3

I'm looking at building a model to find what factors from an electronic record are associated with trial enrolment.

I have two questions about this.

  1. I have a large set of possible covariates and a logit model will not converge will all of them included; therefore I need to select a subset of the variables available. I have recently seen in a talk given by Frank Harrell that 'unless you have a gun to your head' you shouldn't perform a variable selection algorithm. To what extent is this true in this situation and what can I do?
  2. I am not looking for causation in my covariates; however, as I am interested in the unbiased effect of each of them, rather than just trying to get the most accurate predcition of enrolment. A such, would I be correct to assume that each of the covariates may suffer from potential selection bias? If so, typically, there is one variable of interset that you carry out causal inference methods on to control for observed confounding. What alternatives are there when I'm interested in balancing across all covariates within the model. If this is possible, is this the correct approach to take in this situation?
  3. Are there other modelling options other than regression and penalised regression?

Any help is highly appreciated.

Geoff
  • 601

2 Answers2

1

It would be useful to know in what context Dr. Harrel made that remark.

The classic misadventure of variable selection algorithms is using such an algorithm to identify the hypothesis, then reporting the results of the hypothesis test as if it were prespecified. When formulating a hypothesis from a multivariable regression model, different combinations of adjustment variables comprise different hypotheses even with the same main effect.

Developing a predictive model does not usually involve hypothesis testing, so many analysts relax the stringency that usually conserves type 1 error rates - sometimes applying many models and picking which results are best, or manually tuning penalties, weights, or tradeoffs. Variable selection and prediction are closely related. The type 1 error in prediction has traditionally been underemphasized, they believe the associated cost is different and less than in confirmatory studies. In confirmatory studies, type 1 errors amount to adopting ineffective drugs to the marketplace, ruling "guilty" for innocent defenders, implementing ineffective public policies, etc. But one could argue that in big data, repeated type 1 errors are contributing to a fizzling hype. So it's not clear on which side of the fence one should fall.

Trying to formally control type 1 error rate for the many ML/DS methods has not played out well, numerous studies show it's quite hard to formally conserve a type 1 error rate in such problems as adding variables to predictive models or other machine learning applications. One method to enforce internal consistency of predictions is split sample validation. This, if anything, benefits the analysis by trimming the $N$ so as not to select too many variables.
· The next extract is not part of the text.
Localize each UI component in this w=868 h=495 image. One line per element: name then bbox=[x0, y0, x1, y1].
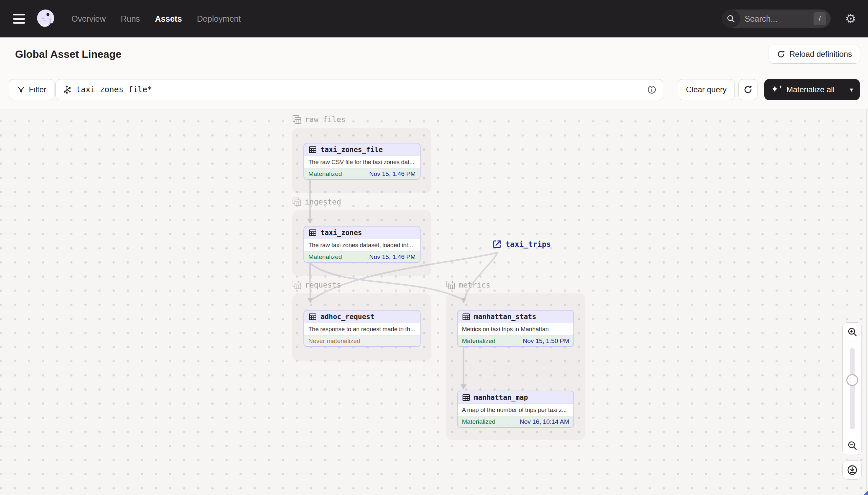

I think that, in the context of variable selection this would be fine.

When a subject enrolls to a trial, the trial results are highly subject to participation bias, a specific form of "selection bias". Trial participants tend to be white, female, and healthier than the general population. However, if your trial participants were identified from an electronic data base, and you have access to electronic database records for all utilizers, then selection bias isn't a problem, and developing an "enrollment" model helps develop weights and probabilities to correct the selection bias in the trial results.

As far as selecting variables in the model, it can really be as simple as statistical significance in the logistic model, or you can even use a ROC regression where statistical significance means the ROC is significantly better, variables can be added or removed via stepwise forward or backward selection. You can use an L1 penalty. You can add select models with optimal AIC or BIC...

AdamO
  • 62,637
  • Thanks for this reply. I'm not sure if I'm misunderstanding, but I'm not trying to give the best prediction of enrolment. I'm trying to find the what subgroups in the EHR have a lower chance to enrol and then look into it further. This wouldn't be a stage one regression for an 2 stage health outcome model. What I need is unbiased coefficients in the enrolment model, and as such, I was wondering if it is appropriate to use causal inference methods on the enrolment model, not the outcome model. Would using the methods you suggested be ideal for this? – Geoff Jan 30 '23 at 10:14
0

First, Frank Harrell discusses many approaches to this problem in Regression Modeling Strategies (RMS), especially Chapters 4 and 5. There's nothing wrong with selecting predictors based on your understanding of the subject matter, grouping related predictors together into single predictors, or other methods of data reduction, provided that you don't use the outcomes in making those choices. If you don't use outcomes in this process, you don't inflate the Type I error rate. That type of data reduction can be a useful first step in any event. Don't under-estimate the importance of applying subject-matter knowledge first, something that can be under-emphasized in discussions of machine learning from "big data."

Second, with a binary outcome like yours it's wise to include as many outcome-associated predictors in the model as possible. Otherwise there is a risk of omitted-variable bias even if omitted predictors are uncorrelated with those in the model. The task is thus to try to include as many outcome-associated predictors as possible without overfitting.

Third, L2-penalized maximum-likelihood estimation (extending ridge regression to a binary outcome) is a well respected choice if there are still too many predictors. That includes all predictors while penalizing coefficients to minimize overfitting. If there is a particular predictor of major interest, you could choose not to penalize its coefficient while penalizing those of covariates that you are trying to adjust for. Be careful with penalization when you have categorical predictors, however; see Section 9.11 of RMS and this page and its links.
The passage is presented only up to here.